📖 Just launched Data Learning Center - Resources on data engineering and data infrastructure
The Customer Data Platform for Developers
Website · Documentation · Docs · Changelog · Blog · Slack · Twitter
As the leading open source Customer Data Platform (CDP), RudderStack provides data pipelines that make it easy to collect data from every application, website and SaaS platform, then activate it in your warehouse and business tools.
With RudderStack, you can build customer data pipelines that connect your whole customer data stack and then make them smarter by triggering enrichment and activation in customer tools based on analysis in your data warehouse. It's easy-to-use SDKs and event source integrations, Cloud Extract integrations, transformations, and expansive library of destination and warehouse integrations makes building customer data pipelines for both event streaming and cloud-to-warehouse ELT simple.
| Try RudderStack Cloud Free - a free tier of RudderStack Cloud.

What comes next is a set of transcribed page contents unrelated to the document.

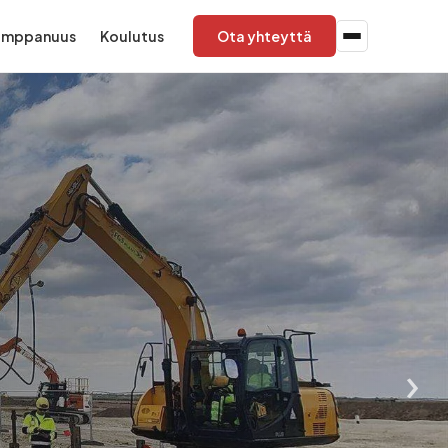
umppanuus
Koulutus
Ota yhteyttä
›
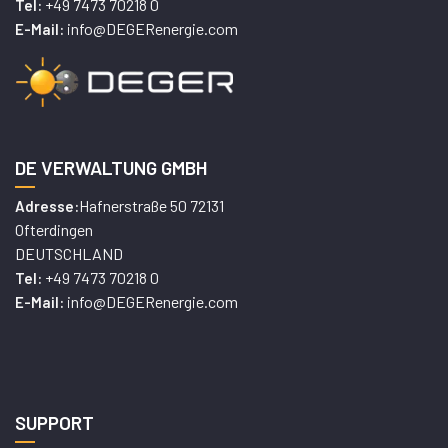
+49 7473 70218 0
Tel:
info@DEGERenergie.com
E-Mail:
DE VERWALTUNG GMBH
Hafnerstraße 50 72131
Adresse:
Ofterdingen
DEUTSCHLAND
+49 7473 70218 0
Tel:
info@DEGERenergie.com
E-Mail:
SUPPORT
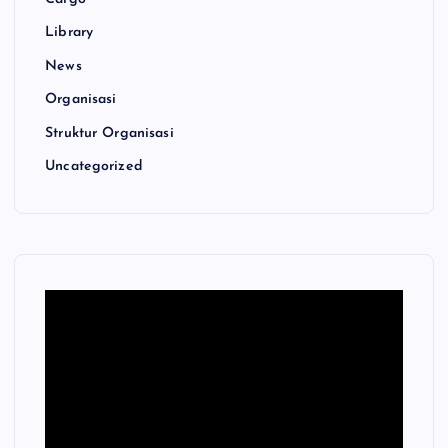
Library
News
Organisasi
Struktur Organisasi
Uncategorized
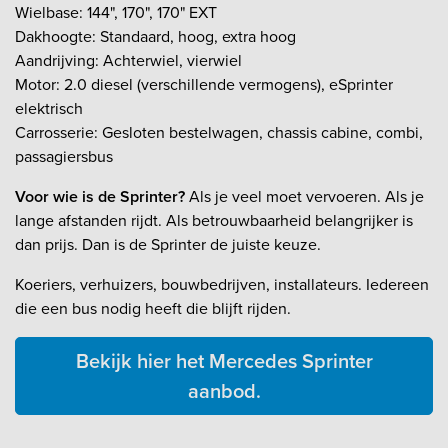
Wielbase: 144", 170", 170" EXT
Dakhoogte: Standaard, hoog, extra hoog
Aandrijving: Achterwiel, vierwiel
Motor: 2.0 diesel (verschillende vermogens), eSprinter
elektrisch
Carrosserie: Gesloten bestelwagen, chassis cabine, combi,
passagiersbus
Voor wie is de Sprinter?
Als je veel moet vervoeren. Als je
lange afstanden rijdt. Als betrouwbaarheid belangrijker is
dan prijs. Dan is de Sprinter de juiste keuze.
Koeriers, verhuizers, bouwbedrijven, installateurs. Iedereen
die een bus nodig heeft die blijft rijden.
Bekijk hier het Mercedes Sprinter
aanbod.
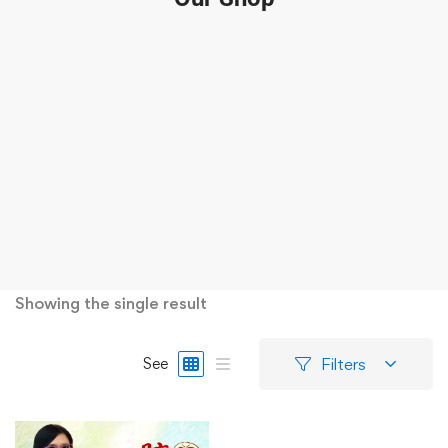
Showing the single result
Filters
See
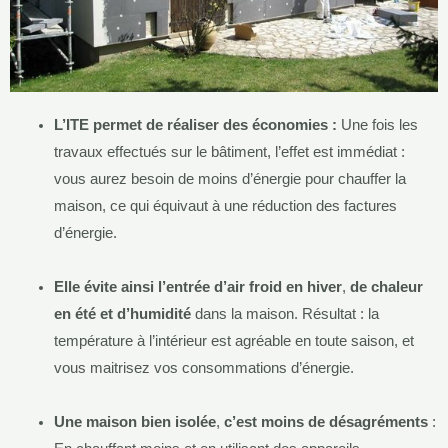
L’ITE permet de réaliser des économies :
Une fois les
travaux effectués sur le bâtiment, l’effet est immédiat :
vous aurez besoin de moins d’énergie pour chauffer la
maison, ce qui équivaut à une réduction des factures
d’énergie.
Elle évite ainsi l’entrée d’air froid en hiver
,
de chaleur
en été et d’humidité
dans la maison. Résultat : la
température à l’intérieur est agréable en toute saison, et
vous maitrisez vos consommations d’énergie.
Une maison bien isolée
,
c’est moins de désagréments
:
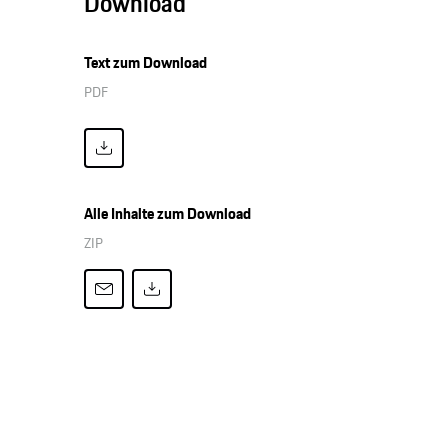
Download
Text zum Download
PDF
Alle Inhalte zum Download
ZIP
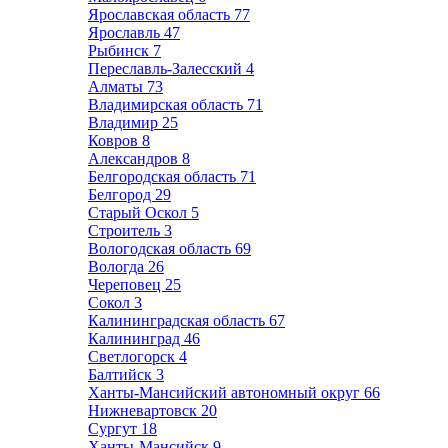
Ярославская область
77
Ярославль
47
Рыбинск
7
Переславль-Залесский
4
Алматы
73
Владимирская область
71
Владимир
25
Ковров
8
Александров
8
Белгородская область
71
Белгород
29
Старый Оскол
5
Строитель
3
Вологодская область
69
Вологда
26
Череповец
25
Сокол
3
Калининградская область
67
Калининград
46
Светлогорск
4
Балтийск
3
Ханты-Мансийский автономный округ
66
Нижневартовск
20
Сургут
18
Ханты-Мансийск
9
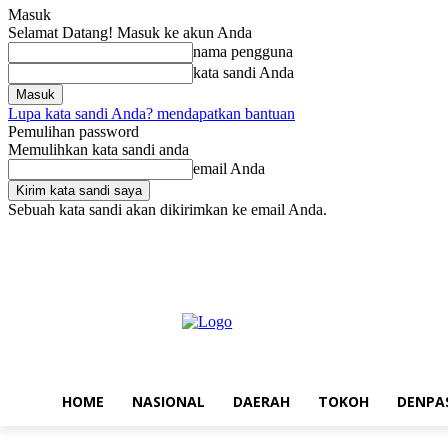
Masuk
Selamat Datang! Masuk ke akun Anda
nama pengguna
kata sandi Anda
Lupa kata sandi Anda? mendapatkan bantuan
Pemulihan password
Memulihkan kata sandi anda
email Anda
Sebuah kata sandi akan dikirimkan ke email Anda.
Sabtu, Agustus 8, 2026
Masuk / Bergabung
Home
Nasional
Da
HOME
NASIONAL
DAERAH
TOKOH
DENPA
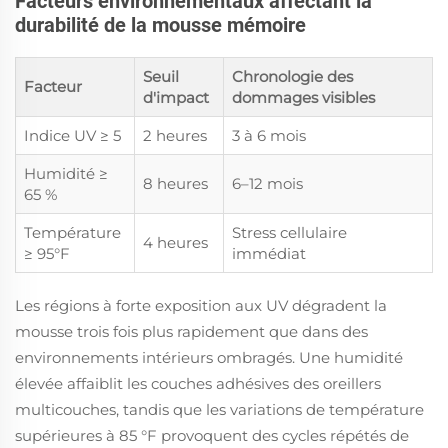
Facteurs environnementaux affectant la
durabilité de la mousse mémoire
Seuil
Chronologie des
Facteur
d'impact
dommages visibles
Indice UV ≥ 5
2 heures
3 à 6 mois
Humidité ≥
8 heures
6–12 mois
65 %
Température
Stress cellulaire
4 heures
≥ 95°F
immédiat
Les régions à forte exposition aux UV dégradent la
mousse trois fois plus rapidement que dans des
environnements intérieurs ombragés. Une humidité
élevée affaiblit les couches adhésives des oreillers
multicouches, tandis que les variations de température
supérieures à 85 °F provoquent des cycles répétés de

Click here to start building a smarter customer data pipeline today, with RudderStack Cloud. |
|---|
-
Warehouse-first: RudderStack treats your data warehouse as a first class citizen among destinations, with advanced features and configurable, near real-time sync. Warehouse capabilities include configurable backfill with date-range support for historical data re-sync, selective sync with per-table and per-column filtering, warehouse replay from archived events for targeted re-processing, enhanced health monitoring with Prometheus metrics, per-upload tracking, and alerting thresholds, and idempotent sync validation across all 9 warehouse connectors (Snowflake, BigQuery, Redshift, ClickHouse, Delta Lake, PostgreSQL, MSSQL, Azure Synapse, and Datalake).
-
Developer-focused: RudderStack is built API-first. It integrates seamlessly with the tools that the developers already use and love.
-
High Availability: RudderStack comes with at least 99.99% uptime. We have built a sophisticated error handling and retry system that ensures that your data will be delivered even in the event of network partitions or destinations downtime.
-
Privacy and Security: You can collect and store your customer data without sending everything to a third-party vendor. With RudderStack, you get fine-grained control over what data to forward to which analytical tool.
-
Unlimited Events: Event volume-based pricing of most of the commercial systems is broken. With RudderStack Open Source, you can collect as much data as possible without worrying about overrunning your event budgets.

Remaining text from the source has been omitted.